Condoleezza Rice has called School Choice “the civil rights issue of our times.” The former Secretary of State, who is now head of Stanford University’s renowned Hoover Institution, explained recently what she means at an event held at The Reagan Presidential Library.
Jason Riley, columnist for The Wall Street Journal, tells us Ms. Rice spoke pointedly about the importance of school choice for low-income families. “We already have a choice system in education,” she said. “If you are of means, you will move to a district where the schools are good and the houses are expensive, like Palo Alto, Calif.” If you can afford it, she added, “you will send your kids to private school. So, who’s stuck in failing neighborhood schools? Poor kids. A lot of them minority kids.”
Ms. Rice expressed little patience for elites who criticize school choice for others while exercising it for their own kin. “How can you say you’re for civil rights—how can you say you’re for the poor—when you’re condemning those children to not being able to read?” she said. “If you want to say that school choice and vouchers and charter schools are destroying the public schools, fine. You write that editorial in the Washington Post. But then, don’t send your kids to Sidwell Friends,” the private school in Washington where tuition tops $55,000.
The good news is that school-reform advocates have made significant gains in recent years even though the current administration has been more hostile than its Democratic predecessors to educational choice. Bill Clinton and Barack Obama supported charters, as do large majorities of low-income minorities, but Joe Biden has disparaged school choice and has made it more difficult for charter operators to secure federal funding. The reason is Biden is beholden to the teachers unions because his wife Jill is a member!
But states are making progress. In 2023 Arkansas, Florida, Iowa and Ohio created or expanded programs that give underprivileged families more education options. Earlier this year, Alabama’s Republican governor, Kay Ivey, signed the Choose Act, which creates education savings accounts that can be used for public schools, private schools, online schools or home schooling. And in Texas, GOP Gov. Greg Abbott overcame opposition from the teachers unions (and some antichoice Republicans) to secure a legislative majority in November that will allow the state to pass an ESA bill that failed last year.
Nevertheless, school-choice evangelists suffered a defeat last week in Oklahoma, where the state Supreme Court blocked plans to establish the country’s first religious charter school. Last year, an Oklahoma school board voted to approve a Catholic Archdiocese application to create the taxpayer-funded St. Isidore of Seville Catholic Virtual School. State Attorney General Gentner Drummond, a Republican, sued to stop the school from opening, alleging that a contract between the state and a religious institution violated state and federal law.
In a 6-2 ruling, the court said Oklahoma’s constitution requires public schools, including charter schools, to be nonsectarian. The court also said that the contract violated the Establishment Clause of the U.S. Constitution, which prohibits the state from using public money to support a religious institution. A lawyer for St. Isidore told the Journal that an appeal to the U.S. Supreme Court is in the works, and let’s hope so.
It’s hard to imagine anyone opposing school choice initiatives unless they are beholden to the teachers unions.

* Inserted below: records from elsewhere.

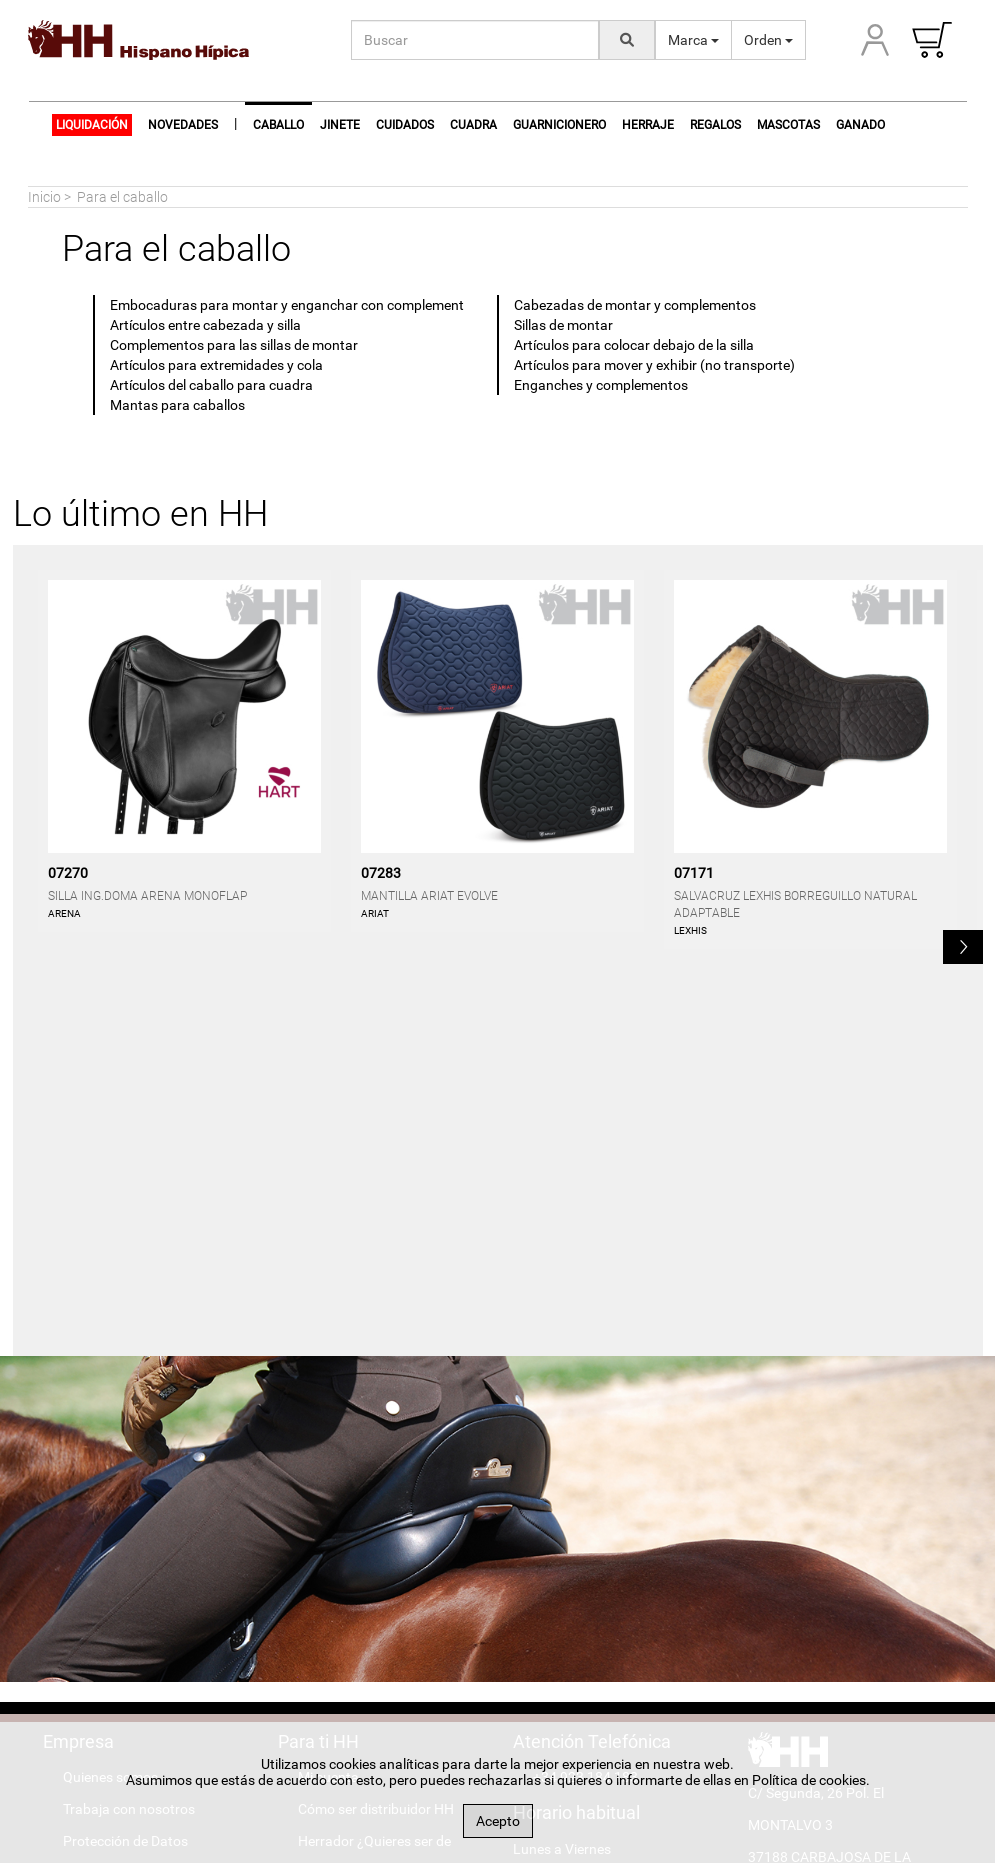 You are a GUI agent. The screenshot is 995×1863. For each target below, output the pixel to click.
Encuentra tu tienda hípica (379, 1524)
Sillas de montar (563, 325)
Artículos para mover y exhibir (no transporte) (654, 365)
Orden (768, 40)
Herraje (648, 125)
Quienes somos (110, 1396)
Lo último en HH (140, 514)
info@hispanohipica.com (845, 1571)
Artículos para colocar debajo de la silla (634, 345)
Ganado (860, 125)
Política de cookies (120, 1524)
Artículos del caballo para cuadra (211, 385)
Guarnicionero (559, 125)
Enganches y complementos (601, 385)
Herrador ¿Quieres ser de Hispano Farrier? (364, 1476)
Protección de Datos (125, 1460)
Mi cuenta (328, 1396)
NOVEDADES (183, 125)
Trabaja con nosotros (129, 1428)
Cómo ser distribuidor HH (376, 1428)
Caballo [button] (278, 125)
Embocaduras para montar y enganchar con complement (287, 305)
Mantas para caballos (177, 405)
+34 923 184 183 (585, 1396)
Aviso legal (96, 1492)
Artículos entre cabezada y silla (205, 325)
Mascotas (788, 125)
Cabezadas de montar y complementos (635, 305)
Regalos (715, 125)
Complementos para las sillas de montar (234, 345)
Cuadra (473, 125)
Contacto (92, 1556)
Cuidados (405, 125)
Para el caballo (122, 197)
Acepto (498, 1821)
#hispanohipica (816, 1603)
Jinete (340, 125)
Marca (693, 40)
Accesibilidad (103, 1588)
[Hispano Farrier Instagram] (844, 1667)
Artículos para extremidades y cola (216, 365)
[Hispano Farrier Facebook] (778, 1667)
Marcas (321, 1556)
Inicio (44, 197) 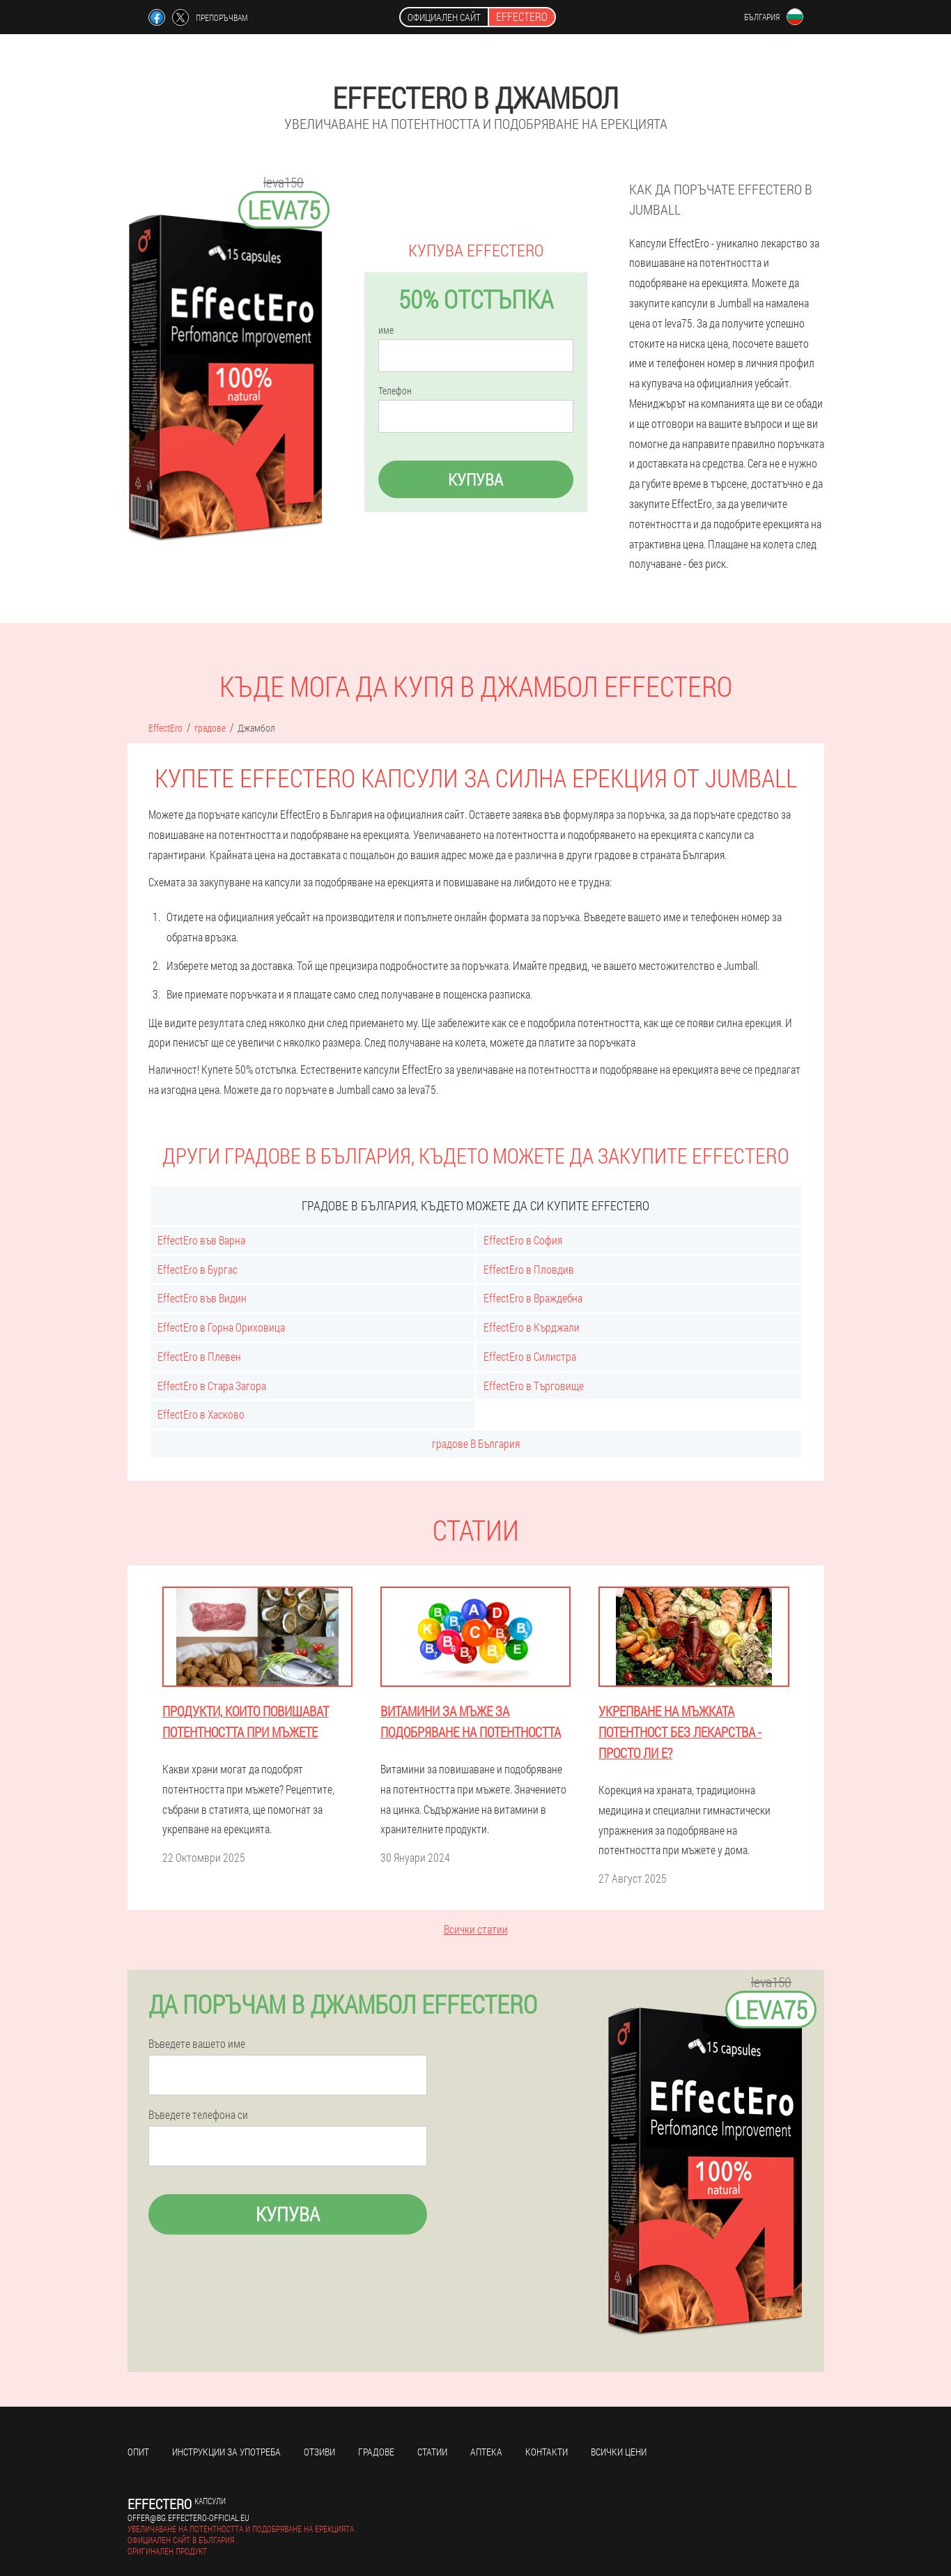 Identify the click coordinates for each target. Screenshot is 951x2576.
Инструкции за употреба (226, 2451)
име (386, 330)
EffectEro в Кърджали (532, 1327)
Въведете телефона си (198, 2114)
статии (432, 2451)
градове (376, 2451)
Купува (475, 479)
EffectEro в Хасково (201, 1414)
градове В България (476, 1443)
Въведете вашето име (196, 2043)
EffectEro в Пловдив (529, 1269)
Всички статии (476, 1929)
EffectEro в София (523, 1240)
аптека (486, 2451)
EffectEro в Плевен (199, 1356)
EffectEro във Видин (202, 1297)
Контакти (546, 2451)
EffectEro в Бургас (197, 1269)
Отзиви (319, 2451)
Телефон (395, 391)
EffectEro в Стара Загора (211, 1385)
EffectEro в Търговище (534, 1385)
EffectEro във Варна (201, 1240)
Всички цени (619, 2451)
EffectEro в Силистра (530, 1356)
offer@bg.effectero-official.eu (188, 2517)
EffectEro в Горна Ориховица (221, 1327)
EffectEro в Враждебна (533, 1297)
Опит (138, 2451) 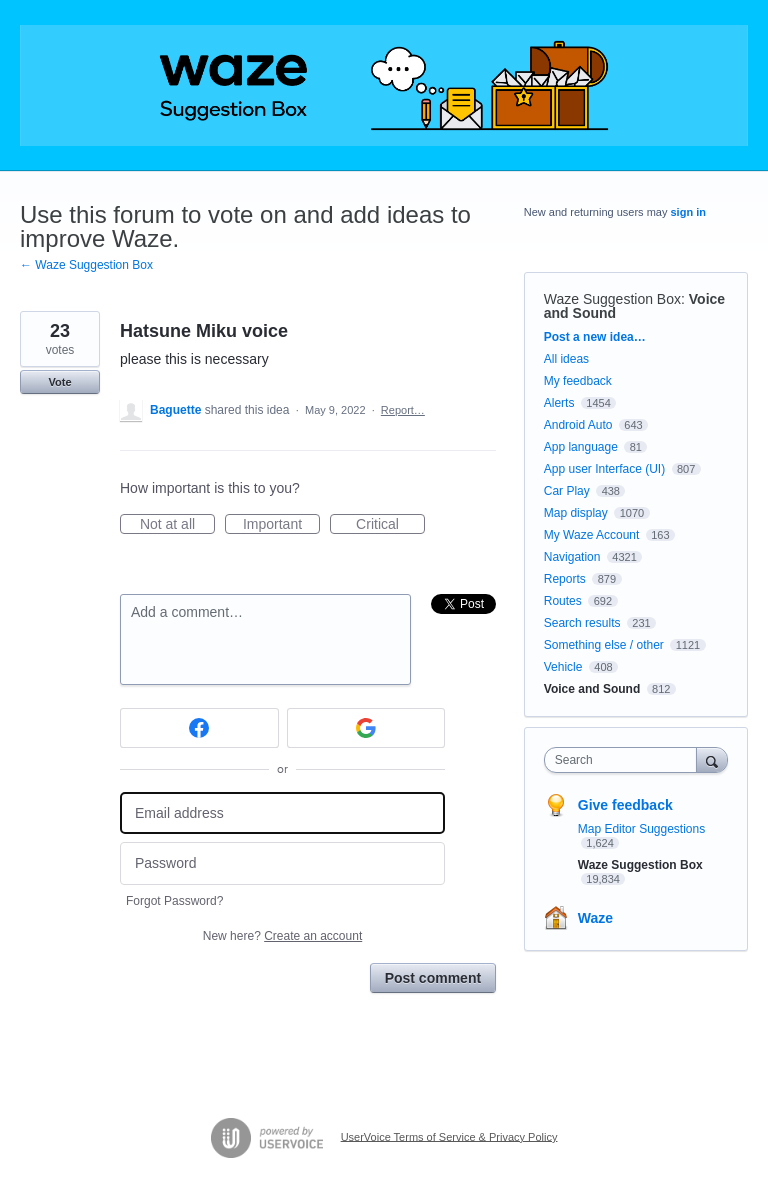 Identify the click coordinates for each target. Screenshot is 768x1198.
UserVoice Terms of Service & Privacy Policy (449, 1136)
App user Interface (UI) (604, 469)
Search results (582, 623)
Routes (563, 601)
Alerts (559, 403)
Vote (59, 382)
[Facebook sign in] (199, 728)
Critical (390, 525)
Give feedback (625, 805)
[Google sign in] (366, 728)
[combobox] (625, 760)
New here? (282, 936)
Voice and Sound (592, 689)
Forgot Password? (174, 901)
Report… (403, 410)
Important (281, 525)
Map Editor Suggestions (641, 829)
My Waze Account (592, 535)
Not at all (177, 525)
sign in (688, 212)
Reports (565, 579)
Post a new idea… (595, 337)
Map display (576, 513)
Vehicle (563, 667)
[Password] (282, 863)
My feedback (578, 381)
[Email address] (282, 813)
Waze (595, 918)
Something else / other (604, 645)
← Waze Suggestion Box (86, 265)
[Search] (712, 759)
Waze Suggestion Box (612, 299)
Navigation (572, 557)
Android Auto (578, 425)
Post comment (433, 978)
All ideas (566, 359)
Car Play (567, 491)
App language (581, 447) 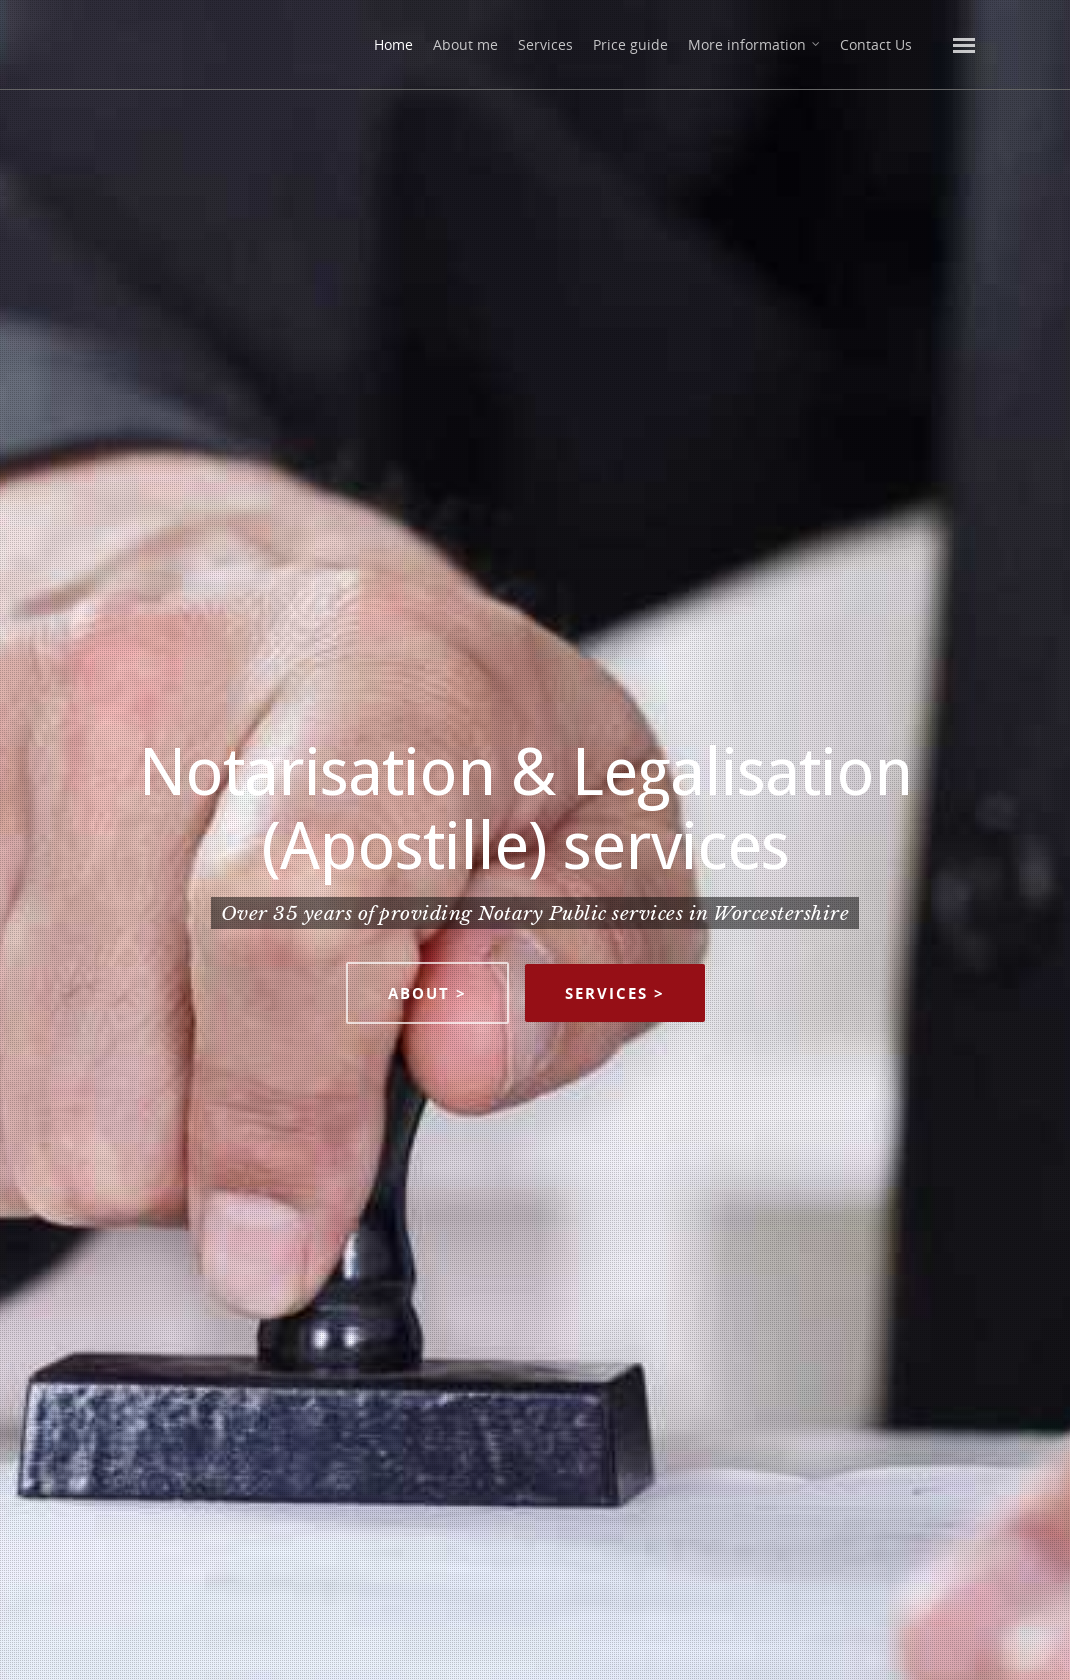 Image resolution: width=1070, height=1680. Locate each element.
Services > (615, 993)
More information (755, 45)
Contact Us (876, 44)
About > (427, 993)
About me (465, 44)
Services (545, 44)
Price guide (630, 44)
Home (393, 44)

School choice is the means to a productive future that should be available to all children, regardless of their economic status. If you oppose that, you are exposing your political bias and demonstrating you care more about the teachers union agenda than you do about the future of America’s children.
Just as civil rights became the issue of the 1960s, school choice has become the issue of the 21st century. It’s time everyone got on board this train.